Erdogan pede a remoção de barreiras de defesa da OTAN enquanto a Turquia busca um papel mais profundo na indústria
O presidente turco Recep Tayyip Erdogan pediu aos membros da OTAN que removam as restrições que afetam a cooperação em defesa entre aliados, argumentando que uma maior integração industrial é essencial para fortalecer as capacidades de segurança da aliança.
Falando na abertura da cúpula dos líderes da OTAN em Ancara na quarta-feira, Erdogan pediu uma abordagem mais inclusiva para as parcerias de defesa, alertando que limites impostos à cooperação poderiam criar divisões desnecessárias entre os aliados europeus.
Ancara pressiona por um acesso mais amplo às iniciativas de defesa
Erdogan disse que as restrições dentro do setor de defesa da OTAN devem ser reconsideradas, particularmente aquelas que afetam a produção conjunta e os programas de tecnologia militar. Ele criticou abordagens que excluem membros não da União Europeia de certas iniciativas de defesa europeias, argumentando que a cooperação em segurança deve se estender além dos agrupamentos políticos.
A Turquia tem buscado um maior envolvimento em projetos de defesa europeus, incluindo mecanismos de financiamento destinados a reforçar as capacidades militares do continente.
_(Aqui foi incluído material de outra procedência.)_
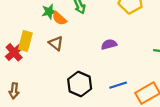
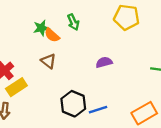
yellow rectangle: (25, 41) -> (16, 87), moved, turned 42
blue line: (118, 85) -> (98, 110), moved

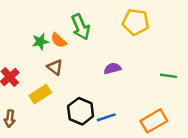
green arrow: (73, 22) -> (81, 27), size x1.5
green star: (41, 28) -> (40, 42), moved
yellow rectangle: (16, 87) -> (40, 94), moved

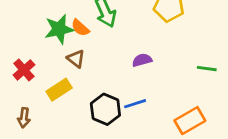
green star: (40, 42) -> (59, 29), size x1.5
blue line: (106, 117) -> (135, 104), moved

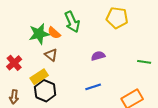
black hexagon: (105, 109) -> (45, 91), moved

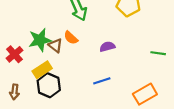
orange semicircle: (54, 33) -> (71, 38), moved
green star: (39, 34) -> (40, 40), moved

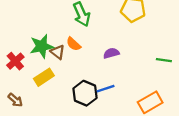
black hexagon: (49, 85) -> (85, 93), moved
brown arrow: (14, 92) -> (15, 100), turned -56

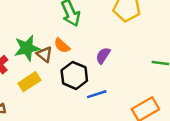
purple semicircle: (111, 53) -> (103, 56), turned -42
black hexagon: (85, 93) -> (74, 75), moved

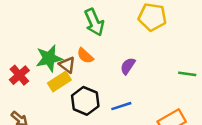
black hexagon: (74, 75) -> (85, 101), moved
yellow rectangle: (29, 82) -> (59, 82), moved

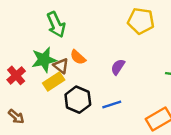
green arrow: (94, 22) -> (56, 25), moved

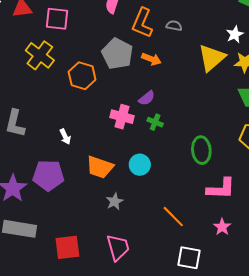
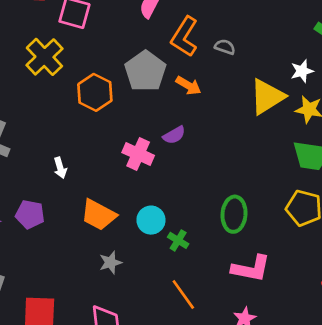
green cross: (155, 122) -> (178, 240), moved
purple pentagon: (48, 175) -> (30, 214), size x0.7

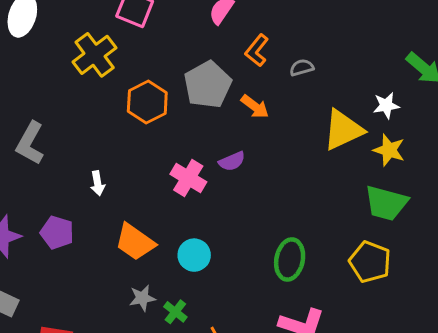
orange L-shape: (184, 37) -> (257, 50), size x0.7
gray semicircle: (225, 47) -> (302, 68), turned -42
green cross: (178, 240) -> (175, 312), moved

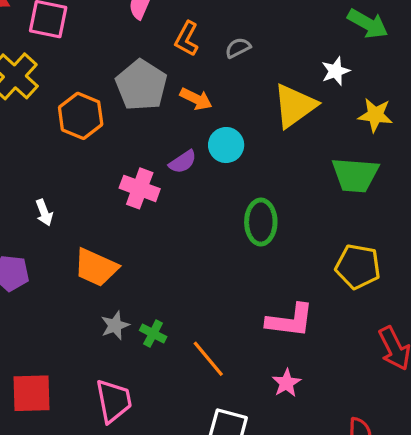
yellow star: (389, 150) -> (375, 115), moved
cyan circle: (194, 255) -> (226, 145), moved
green ellipse: (290, 259) -> (261, 222), moved
yellow pentagon: (370, 262) -> (358, 267), moved

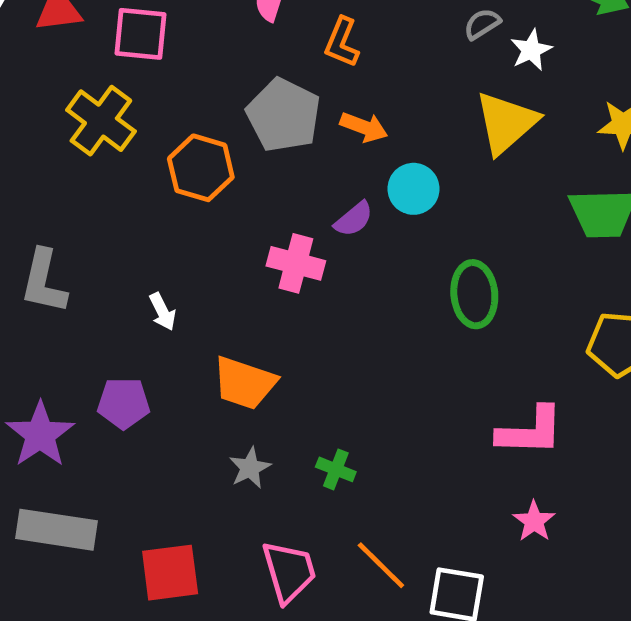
gray semicircle: (238, 48) -> (482, 24), moved
white star: (336, 71) -> (531, 50), moved
gray star: (115, 325) -> (250, 468), moved
orange line: (208, 359) -> (381, 565), moved

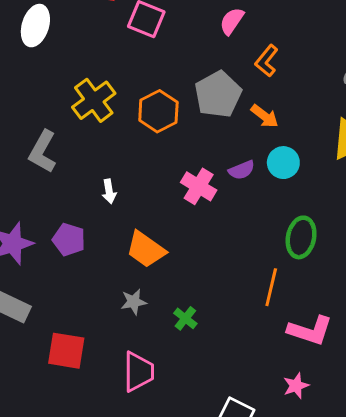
yellow cross: (101, 121) -> (94, 100), moved
orange line: (381, 565) -> (271, 287), moved, turned 42

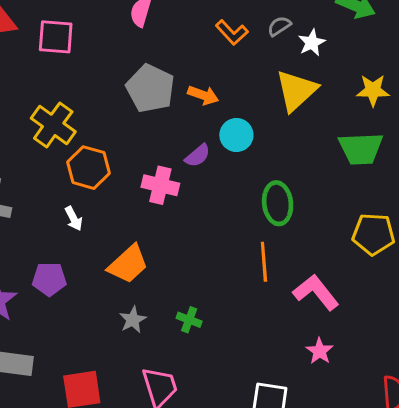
orange L-shape: (267, 61) -> (232, 33), moved, turned -64
yellow cross: (94, 100) -> (53, 125), moved
orange hexagon: (158, 111) -> (89, 168), moved
orange trapezoid: (146, 249) -> (128, 264), turned -60
pink L-shape: (310, 331) -> (316, 292), turned -129

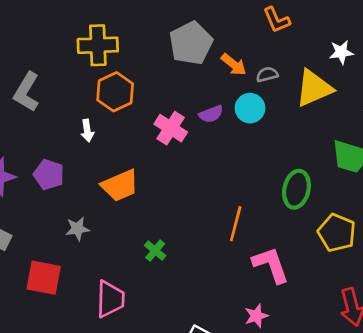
gray semicircle: (279, 26) -> (267, 74), moved
yellow cross: (53, 125) -> (98, 45), turned 33
green ellipse: (278, 203) -> (296, 189), moved
gray star: (133, 320) -> (77, 229), moved

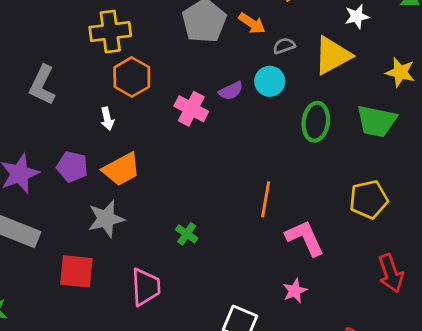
orange arrow: (234, 64) -> (252, 23), moved
orange trapezoid: (120, 185) -> (121, 169), moved
green ellipse: (296, 189) -> (316, 122), moved
gray star: (77, 229) -> (106, 219), size x1.5
yellow pentagon: (337, 233) -> (369, 199), turned -30

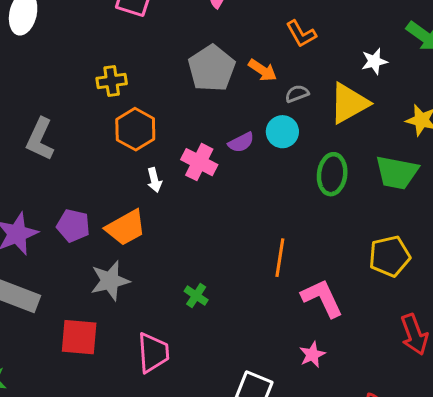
yellow cross: (110, 32) -> (112, 81), size x0.7
white arrow: (107, 119) -> (154, 180), moved

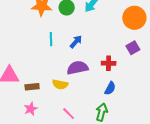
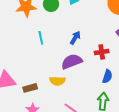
blue arrow: (76, 42) -> (75, 38), moved

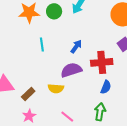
red cross: (102, 52) -> (102, 62), size x1.5
brown rectangle: (30, 88) -> (28, 94), turned -32

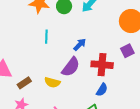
purple semicircle: (71, 70) -> (71, 67), turned 135

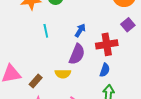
blue semicircle: (102, 90) -> (105, 70), moved

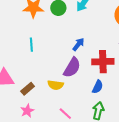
cyan line: (46, 31) -> (31, 45), moved

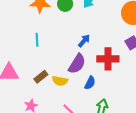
blue semicircle: (98, 87) -> (90, 83), moved
brown rectangle: (28, 89) -> (41, 77), moved

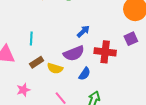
cyan line: (37, 40) -> (31, 38), moved
purple semicircle: (77, 64) -> (74, 53), turned 30

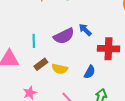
blue arrow: (83, 31) -> (85, 30), turned -88
purple semicircle: (74, 53) -> (64, 36), moved

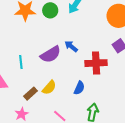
brown rectangle: (41, 64) -> (31, 94), moved
yellow semicircle: (60, 69) -> (49, 88), turned -56

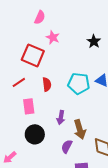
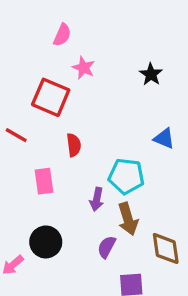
red line: (19, 82) -> (16, 135), moved, turned 64
cyan pentagon: (79, 83) -> (126, 176), moved
black circle: (35, 134) -> (46, 242), moved

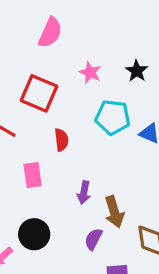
pink semicircle: (62, 35) -> (50, 32), size x1.4
pink star: (84, 68) -> (90, 72), moved
cyan pentagon: (126, 176) -> (113, 117), moved

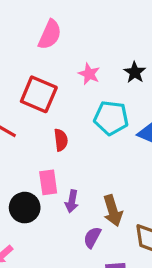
pink rectangle: (33, 175) -> (48, 182), moved
purple arrow: (84, 193) -> (72, 201), moved
black circle: (34, 234) -> (25, 208), moved

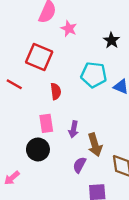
pink star: (89, 74) -> (69, 29), moved
purple arrow: (72, 201) -> (74, 129), moved
black circle: (25, 208) -> (38, 149), moved

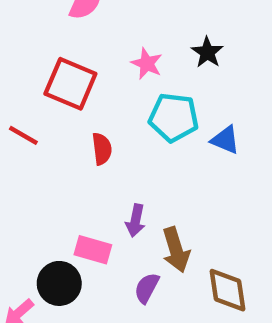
pink star: (69, 29) -> (147, 64), moved
pink rectangle: (46, 123) -> (93, 250), moved, turned -66
black circle: (38, 149) -> (59, 283), moved

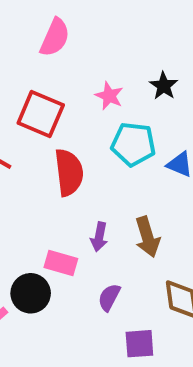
red semicircle: (102, 149) -> (69, 172), size x1.6
brown arrow: (176, 250) -> (147, 237), moved

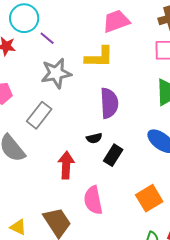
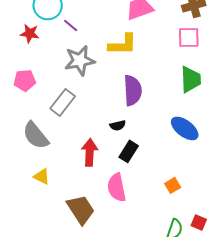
black rectangle: (113, 155) -> (129, 151), moved
orange square: (149, 198) -> (173, 185), size x0.6
yellow triangle: (18, 227) -> (42, 176), moved

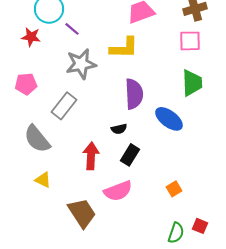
blue ellipse: (185, 128) -> (169, 119), moved
pink semicircle: (117, 187) -> (118, 191), turned -100

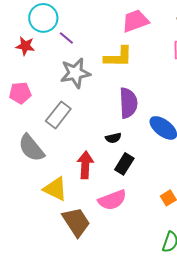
yellow triangle: (43, 180) -> (55, 189), moved, size x1.5

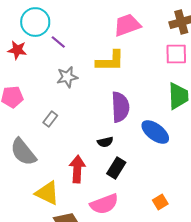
gray star: (75, 73) -> (67, 77), size x0.7
gray rectangle: (58, 115) -> (50, 119), size x0.6

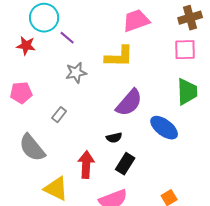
purple semicircle: (120, 107) -> (129, 103), turned 44

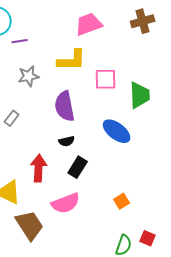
purple line: (67, 38) -> (20, 41), turned -49
pink square: (185, 50) -> (106, 79), moved
purple semicircle: (129, 103) -> (65, 106), moved, turned 128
No entanto, a participação de Ancara enfrentou obstáculos relacionados a desavenças com alguns parceiros europeus sobre questões políticas e estratégicas.
A Turquia destaca suas crescentes ambições na indústria militar
Com o segundo maior exército da OTAN, a Turquia expandiu significativamente seu setor de defesa doméstico nos últimos anos, tornando-se um importante produtor e exportador de equipamentos militares.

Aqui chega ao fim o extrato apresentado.